# Time-series synthetic data 
### A generation and evaluation example with **Clearbox Engine**

This notebook walks you through the time-series synthetic data generation and evaluation process with **Clearbox Engine**.

You can run this notebook on Google Colab or on your local machine.<br> 
In the second case, we highly recommend to create a dedicated virtual environment.

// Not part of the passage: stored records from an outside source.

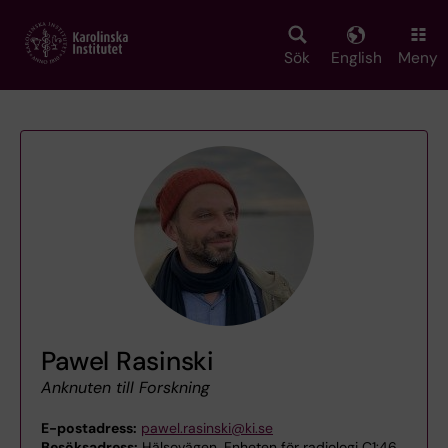
Skip
to
main
Sök
English
Meny
content
Pawel Rasinski
Anknuten till Forskning
E-postadress:
pawel.rasinski@ki.se
Besöksadress:
Hälsovägen, Enheten för radiologi C1:46,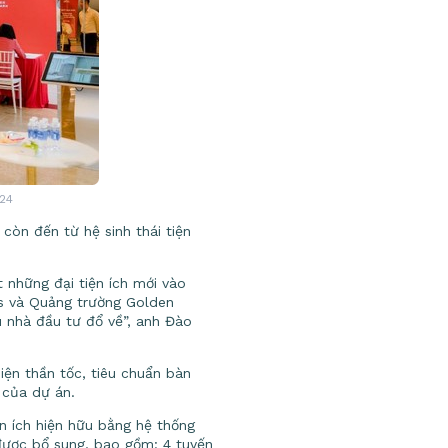
024
còn đến từ hệ sinh thái tiện
t những đại tiện ích mới vào
s và Quảng trường Golden
u nhà đầu tư đổ về”, anh Đào
iện thần tốc, tiêu chuẩn bàn
 của dự án.
n ích hiện hữu bằng hệ thống
 được bổ sung, bao gồm: 4 tuyến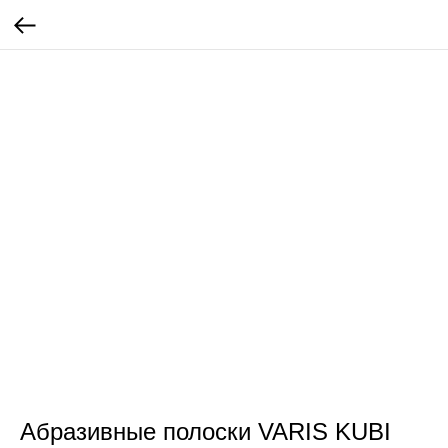
Абразивные полоски VARIS KUBI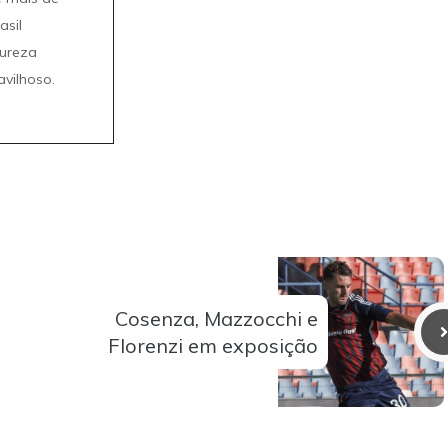
asil
tureza
avilhoso.
Cosenza, Mazzocchi e
Florenzi em exposição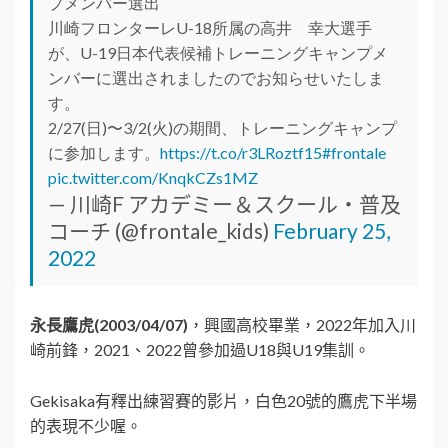
プメンバー選出
川崎フロンターレU-18所属の高井 幸大選手
が、U-19日本代表候補トレーニングキャンプメ
ンバーに選出されましたのでお知らせいたしま
す。
2/27(日)〜3/2(火)の期間、トレーニングキャンプ
に参加します。
https://t.co/r3LRoztf15
#frontale
pic.twitter.com/KnqkCZs1MZ
— 川崎F アカデミー＆スクール・普及
コーチ (@frontale_kids)
February 25,
2022
永長鷹虎(2003/04/07)
，興國高校畢業，2022年加入川
崎前鋒，2021、2022曾參加過U18與U19集訓。
Gekisaka有釋出練習賽的影片，白色20號的鷹虎下半場
的表現不少喔。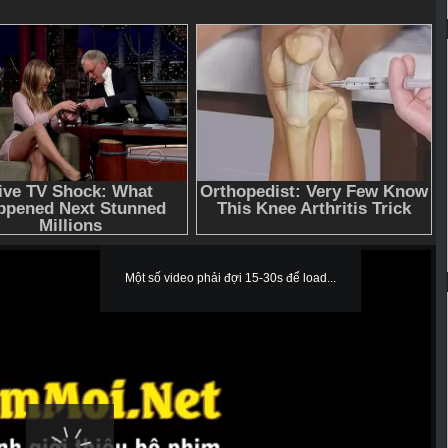
Một số video phải đợi 15-30s để load...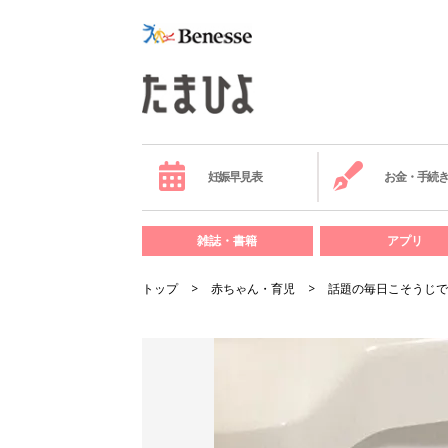
妊娠早見表
お金・手続
雑誌・書籍
アプリ
トップ
赤ちゃん・育児
話題の毎日こそうじで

<div class="alert alert-secondary">
To run this notebook, make sure you change the runtime to <strong>GPU</strong><br>
<hr>
<strong>Runtime</strong> --> <strong>Change Runtime Type</strong> <br>
and set <strong>Hardware Accelerator</strong> to "<strong>GPU</strong>"
</div>

In [None]:
# Install the library and its dependencies

%pip install clearbox-synthetic-kit

In [73]:
# Import necessary dependencies
import os
import numpy as np
import pandas as pd
import matplotlib.pyplot as plt
from tqdm import tqdm
from clearbox_synthetic.utils import Dataset

#from clearbox_synthetic.generation import TimeSeriesEngine
from clearbox_preprocessor import Preprocessor

## 0. Data import and preparation

In [74]:

train_dataset = Dataset.from_csv('./data/daily_delhi_climate/DailyDelhiClimateTrain.csv')

### Data pre-processing
Datasets are pre-processd with the **Preprocessor** class, which prepares data for the subsequent steps.

In [75]:
# Adding a time index column with year and month, as "yyyymm"
train_dataset.data['id'] =train_dataset.data['date'].apply(lambda x: ''.join(x.split('-')[0:2]))


## 1. Synhetic Data Generation

In [77]:
# Initializing the time series generator

engine = TimeSeriesEngine(
    dataset = train_dataset,
    layers_size=[40],
    time_id='id',
)

import jax.numpy as jnp

def count_parameters(params_dict):
    total_count = 0
    for key, value in params_dict.items():
        if isinstance(value, dict):  # If the value is another dictionary, recurse
            total_count += count_parameters(value)
        elif isinstance(value, jnp.ndarray):  # If the value is an array, count parameters
            total_count += value.size
    return total_count

# Count the total number of parameters

total_params = count_parameters(engine.params['encoder'])
print("Number of parameters (encoder):", total_params)
total_params = count_parameters(engine.params['decoder'])
print("Number of parameters (decoder):", total_params)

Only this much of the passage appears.